"Ci sarà una forza internazionale [in Libano] poiché tutti gli attori chiave lo vogliono", ha di recente asserito un funzionario americano. Egli sembra avere ragione, dal momento che perfino il governo israeliano ha aderito al piano, annunciando che "sarebbe d'accordo nel prendere in considerazione lo stazionamento di una forza d'interposizione composta da militari provenienti da Stati membri dell'Unione europea".
Gli attori chiave potrebbero "volerla", ma una simile forza di certo fallirà, proprio come successe una volta in precedenza, nel 1982-84.
Ciò avvenne quando truppe americane, francesi e italiane furono dispiegate in Libano per costituire un zona cuscinetto per difendere Israele dall'anarchia e dal terrorismo libanesi. La "Forza Multinazionale" fallì nell'intento in seguito all'attacco perpetrato da Hezbollah contro i militari dell'MNF, contro ambasciate ed altri impianti, causando l'ignominiosa fuga dell'MNF dal Libano. Succederà ancora la stessa cosa. All'epoca, gli americani ed altri non consideravano Hezbollah un loro nemico e così ancor oggi, malgrado la guerra al terrorismo. Un recente sondaggio Gallup rileva che il 65 per cento degli americani reputa che il governo statunitense non dovrebbe prendere posizione nei combattimenti in corso tra Israele e Hezbollah.
Tra le altre idee, egualmente pessime, per porre fine all'anarchia in Libano meridionale, anche le seguenti:
- Dispiegare le Forze armate libanesi (FAL), l'esercito ufficiale dello Stato libanese. Hezbollah è presente in seno al governo libanese e vieterebbe alle Forze armate libanesi di avere il controllo della parte meridionale. Inoltre, gli sciiti bendisposti verso Hezbollah costituiscono metà delle Forze armate libanesi. E per finire, le Forze armate libanesi sono veramente dei dilettanti rispetto a Hezbollah.
- Dispiegare forze armate siriane. Sia i libanesi che gli israeliani rifiutano un'occupazione siriana del Libano meridionale.
- Dispiegare forze armate israeliane. Dopo aver occupato zone a maggioranza araba nel 1967 e nel 1982, gli israeliani hanno deciso di non ripetere l'esperienza.
Piuttosto che andare incontro al prevedibile fallimento, occorre sperimentare qualcosa di completamente diverso. Cosa suggerisco? Spostare l'attenzione dal Libano alla Siria e far rilevare a Damasco che è responsabile della violenza Hezbollah. (Incidentalmente, si dà il caso che ciò sia conforme alla Risoluzione 1680 del Consiglio di Sicurezza delle Nazioni Unite, adottata il 17 maggio 2006, che invita la Siria a prendere delle "misure contrarie alla circolazione di armi in territorio libanese".)
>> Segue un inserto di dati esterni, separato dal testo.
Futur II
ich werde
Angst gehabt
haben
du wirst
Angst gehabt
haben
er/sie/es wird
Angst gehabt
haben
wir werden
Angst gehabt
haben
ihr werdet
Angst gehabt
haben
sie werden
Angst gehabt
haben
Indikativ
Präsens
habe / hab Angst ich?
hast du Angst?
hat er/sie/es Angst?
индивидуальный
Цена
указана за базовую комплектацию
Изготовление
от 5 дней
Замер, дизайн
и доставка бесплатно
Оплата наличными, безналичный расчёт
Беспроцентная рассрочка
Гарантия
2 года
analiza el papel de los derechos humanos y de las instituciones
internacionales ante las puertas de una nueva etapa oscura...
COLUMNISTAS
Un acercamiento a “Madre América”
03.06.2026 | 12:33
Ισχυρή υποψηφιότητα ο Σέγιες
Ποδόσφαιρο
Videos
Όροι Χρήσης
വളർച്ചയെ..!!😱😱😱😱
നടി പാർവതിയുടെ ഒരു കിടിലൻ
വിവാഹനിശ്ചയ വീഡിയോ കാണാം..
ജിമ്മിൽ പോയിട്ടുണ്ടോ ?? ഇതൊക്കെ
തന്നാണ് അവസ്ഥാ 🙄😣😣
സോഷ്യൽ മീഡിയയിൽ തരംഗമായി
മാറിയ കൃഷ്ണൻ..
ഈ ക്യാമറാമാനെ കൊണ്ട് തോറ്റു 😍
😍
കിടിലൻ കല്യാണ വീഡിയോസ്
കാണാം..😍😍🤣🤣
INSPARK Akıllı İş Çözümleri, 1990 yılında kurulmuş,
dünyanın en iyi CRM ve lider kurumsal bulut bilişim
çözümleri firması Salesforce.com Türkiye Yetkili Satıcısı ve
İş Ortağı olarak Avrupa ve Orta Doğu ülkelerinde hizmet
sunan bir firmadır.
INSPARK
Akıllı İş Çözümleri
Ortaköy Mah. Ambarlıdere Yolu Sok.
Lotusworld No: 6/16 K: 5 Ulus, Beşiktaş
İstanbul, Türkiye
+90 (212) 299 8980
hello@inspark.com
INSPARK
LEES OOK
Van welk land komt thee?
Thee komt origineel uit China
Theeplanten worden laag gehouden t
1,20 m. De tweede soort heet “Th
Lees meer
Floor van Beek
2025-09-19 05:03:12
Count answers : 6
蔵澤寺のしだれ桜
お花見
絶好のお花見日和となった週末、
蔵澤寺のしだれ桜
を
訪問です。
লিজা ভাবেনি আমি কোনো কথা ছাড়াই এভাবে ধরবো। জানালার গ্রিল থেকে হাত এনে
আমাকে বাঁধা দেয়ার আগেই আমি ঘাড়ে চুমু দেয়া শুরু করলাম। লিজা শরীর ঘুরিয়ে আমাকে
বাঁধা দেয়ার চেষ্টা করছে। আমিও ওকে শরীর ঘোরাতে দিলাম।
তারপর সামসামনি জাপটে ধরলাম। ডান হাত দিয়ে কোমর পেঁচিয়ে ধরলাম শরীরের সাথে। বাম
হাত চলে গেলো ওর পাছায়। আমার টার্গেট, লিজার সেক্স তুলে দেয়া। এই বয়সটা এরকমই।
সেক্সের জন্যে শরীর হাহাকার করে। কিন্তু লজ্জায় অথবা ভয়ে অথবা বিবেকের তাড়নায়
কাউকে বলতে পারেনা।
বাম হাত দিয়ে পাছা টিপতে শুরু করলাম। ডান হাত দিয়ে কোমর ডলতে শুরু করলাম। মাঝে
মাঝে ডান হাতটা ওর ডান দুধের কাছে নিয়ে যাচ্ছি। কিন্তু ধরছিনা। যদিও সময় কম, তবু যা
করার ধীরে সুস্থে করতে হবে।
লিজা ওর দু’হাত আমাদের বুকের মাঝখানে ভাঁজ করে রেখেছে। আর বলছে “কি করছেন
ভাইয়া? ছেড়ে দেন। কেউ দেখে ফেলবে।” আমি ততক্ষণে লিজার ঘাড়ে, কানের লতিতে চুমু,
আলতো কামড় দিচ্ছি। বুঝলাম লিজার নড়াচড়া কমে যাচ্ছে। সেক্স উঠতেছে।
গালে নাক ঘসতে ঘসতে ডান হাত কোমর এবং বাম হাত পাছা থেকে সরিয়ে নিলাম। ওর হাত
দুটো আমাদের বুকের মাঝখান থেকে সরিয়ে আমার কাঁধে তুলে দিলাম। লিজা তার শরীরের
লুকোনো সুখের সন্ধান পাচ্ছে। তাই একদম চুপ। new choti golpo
Ecco il motivo: i leader israeliani non riescono da tempo a prevenire gli attacchi provenienti dal Libano. Essi hanno stroncato il terrorismo transfrontaliero con altri vicini, rendendo troppo oneroso per i loro governi centrali permettere il proseguo di simili attacchi. Ma quando lo chiesero al governo libanese non ebbero soddisfazione alcuna. In Libano – contrariamente all'Egitto, alla Giordania e alla Siria – non esiste un forte governo centrale che ha un monopolio di forza. Lo Stato del Libano è costantemente debole poiché la sua popolazione giura fedeltà all'una o all'altra delle diciotto comunità etnico-religiose presenti nel paese. Ne consegue che i miliziani, i guerriglieri e i terroristi esercitano una forza maggiore rispetto a quella esercitata dal governo centrale.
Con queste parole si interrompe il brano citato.